They're covered in fur. Their bodies are already about 101 degrees. And they can't sweat out excess heat.

In other words: Dogs simply don't tolerate hot weather as well as their human housemates.

But Dr. Peter Falk of the New Jersey Veterinary Medical Association told New Jersey 101.5 last year people can take simple steps to making sure their pups get through the heat — including making sure they have plenty of cold, fresh water. He also said while dogs may like to exercise and run around, it's important that their humans monitor their activity to make sure they don't get overheated.

"If they're going to be exercising, we should make sure that it's the cool part of the day," he said. "It's better to skip it than to tempt fate with exercise."

A dog's fur can make the heat a safety hazard — as can its paws. Asphalt roads or sidewalks can get hot under the summer sun and burn the bottom of a dog's paw.

Falk said there are dog shoes to avoid that problem, but it may be best to just skip long walks on hot days.

A simple car ride with a dog can be dangerous, Falk said.

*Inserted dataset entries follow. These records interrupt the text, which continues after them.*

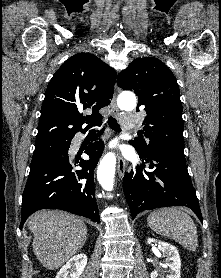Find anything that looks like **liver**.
<instances>
[{"instance_id": "1", "label": "liver", "mask_w": 221, "mask_h": 278, "mask_svg": "<svg viewBox=\"0 0 221 278\" xmlns=\"http://www.w3.org/2000/svg\"><path fill=\"white\" fill-rule=\"evenodd\" d=\"M33 233V252L47 269L61 267L85 244L87 228L74 215L57 210H41L27 222Z\"/></svg>"}]
</instances>
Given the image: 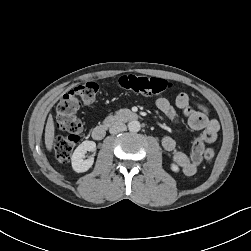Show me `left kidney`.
I'll use <instances>...</instances> for the list:
<instances>
[{"mask_svg":"<svg viewBox=\"0 0 251 251\" xmlns=\"http://www.w3.org/2000/svg\"><path fill=\"white\" fill-rule=\"evenodd\" d=\"M170 168H171V170L173 171V172H179V167H178V165H176L175 163H172L171 165H170Z\"/></svg>","mask_w":251,"mask_h":251,"instance_id":"5707ae66","label":"left kidney"}]
</instances>
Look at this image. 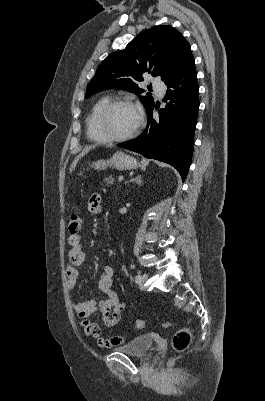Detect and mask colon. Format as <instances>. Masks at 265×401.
<instances>
[{"instance_id": "obj_1", "label": "colon", "mask_w": 265, "mask_h": 401, "mask_svg": "<svg viewBox=\"0 0 265 401\" xmlns=\"http://www.w3.org/2000/svg\"><path fill=\"white\" fill-rule=\"evenodd\" d=\"M82 227V219L78 213H72L68 218V230L71 234H76ZM165 327L169 326V323L164 324ZM137 329L144 327L142 320H137L135 323ZM191 332L188 328H181L175 332L172 338V347L177 352H182L188 349L191 343Z\"/></svg>"}]
</instances>
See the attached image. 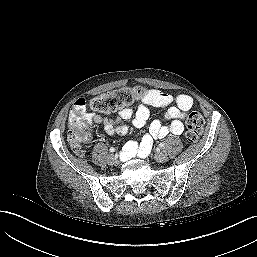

Even a short duration in a car with the engine off and windows open can be risky.

The Point Pleasant Police Department posted a reminder on Facebook last year that leaving dogs in cars in inhumane conditions is against the law. The post points out that on a day where the temperature outside is 100 degrees, it can take just 15 minutes for the temperature in the car to rise to 140 degrees.

There are also certain steps owners should take if they think their dogs are suffering from heat-related health issues. Falk said it is important to not just dunk a dog in a tub of ice to cool it down — but to instead call a veterinarian. Falk said an owner can hose a dog down with cool water, or just wet the dog down on its neck, or under its arms and legs.

Signs of problems can include dogs seeming lethargic and panting. Taking a dog's temperature can also help with treatment, Falk said.

While dog owners may need to learn the warning signs of heat problems for dogs, Falk said veterinarians know the summer months will present unique challenges.

"We know that there are always things that at different times of the year, different holidays, different seasons. There's different holiday risks involved," he said. "But I'll tell you one thing, people are being better owners than they were in the past and have an awareness. We're seeing less (health issues,) but we're not seeing zero."

In addition to the heat, the Humane Society warns about the dangers of humidity to dogs.

"Animals pant to evaporate moisture from their lungs, which takes heat away from their body," said Dr. Barry Kellogg. "If the humidity is too high, they are unable to cool themselves, and their temperature will skyrocket to dangerous levels — very quickly."

The Humane Society also provides a recipe for peanut butter popsicles for dogs to help keep them cool, and information about creating a disaster plan for your pets if there's a power outage or other emergency.